Un nouveau délit d’écocide punissant une "mise en danger de l’environnement" entraînant "une pollution grave et durable" a été adopté par les députés en commission spéciale dans la nuit du jeudi 18 mars au vendredi 19 mars. Cette mesure, voulue par le gouvernement dans le cadre du projet de loi “Climat et résilience”, a pour but de punir des atteintes graves à l'environnement, avec des peines allant jusqu'à dix ans de prison et 4,5 millions d'euros d'amende. Selon la ministre de la Transition écologique Barbara Pompili, "les délits d'écocide s'appliquent aux atteintes les plus graves à l'environnement au niveau national".

Cette nouvelle incrimination suscite néanmoins des réactions mitigées de la part des principales associations de protection de l’environnement : à l'image de la Convention citoyenne pour le climat, elles réclamaient la création d’un “crime d’écocide” soumis à des peines plus lourdes et un délai de prescription allongé. Dans une tribune au Monde, Clara Gonzales et Laura Monnier, juristes à Greenpeace France, ont déploré "le choix d’une pseudo-répression qui manque (à dessein ?) sa cible", jugeant que "les délits proposés ne trouveront aucune application pratique". 

“C’est mieux que rien, mais ça ne va pas embêter grand monde”

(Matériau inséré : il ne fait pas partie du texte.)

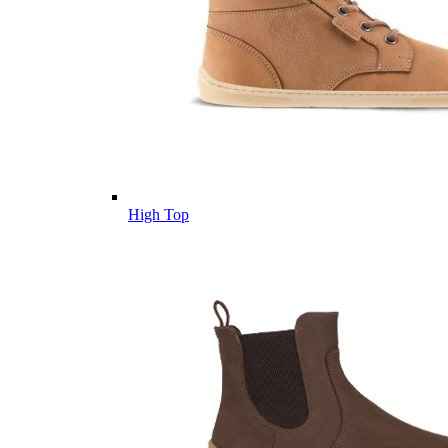
High Top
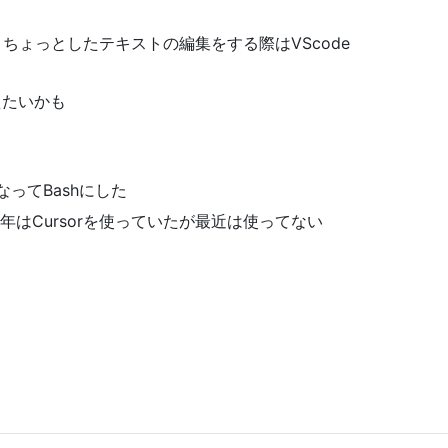
liJで、ちょっとしたテキストの編集をする際はVScode
えたいかも
ってBashにした
odex。去年はCursorを使っていたが最近は使ってない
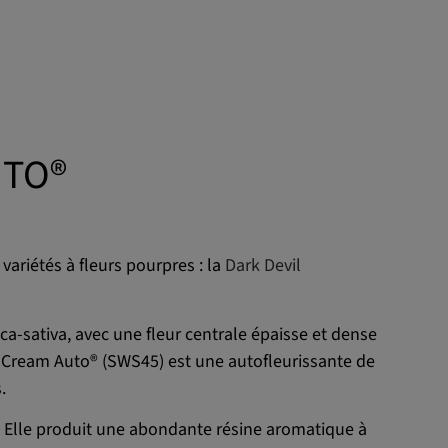
UTO®
ariétés à fleurs pourpres : la
Dark Devil
ca-sativa, avec une fleur centrale épaisse et dense
il Cream Auto® (SWS45) est une autofleurissante de
.
n. Elle produit une abondante résine aromatique à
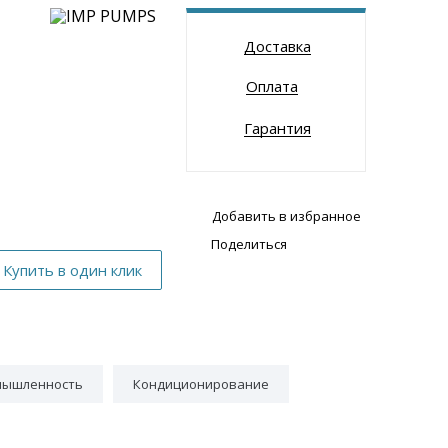
Доставка
Оплата
Гарантия
Добавить в избранное
Поделиться
мышленность
Кондиционирование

“On est extrêmement déçus, c’est encore une fois un énorme coup de communication du gouvernement. Le mot 'écocide' est galvaudé par rapport à ce que demandait la Convention citoyenne pour le climat”, regrette Marine Calmet, juriste et présidente de l’association de protection des droits de la nature Wild Legal, en regrettant un texte “pas du tout à la hauteur des enjeux”.

Selon l’avocate en droit de l’environnement Adeline Paradeise, “c’est mieux que rien mais ça ne va pas embêter grand monde. Ce n’est pas un texte qui va faire peur à ceux qui polluent.”

L’acte de polluer doit être “délibéré”

Parmi les écueils relevés par Marine Calmet figure le caractère “d’intentionnalité” de la pollution des eaux, de l'air et des sols. Autrement dit, pour qu’un acte soit qualifié d’écocide donc condamnable, il faut qu’il y ait une “volonté manifestement délibérée” de polluer. Ce qui est particulièrement difficile à prouver selon Adeline Paradeise : “C’est une avancée extrêmement minime parce qu’il sera très compliqué d'appliquer ces articles. Pour la pollution de l’air, par exemple, le dommage commis doit être 'grave et durable', il va falloir prouver que pendant dix ans il y a eu des dommages sur l’environnement et sur la santé des gens.” L’avocate s’attend à un faible nombre de condamnations.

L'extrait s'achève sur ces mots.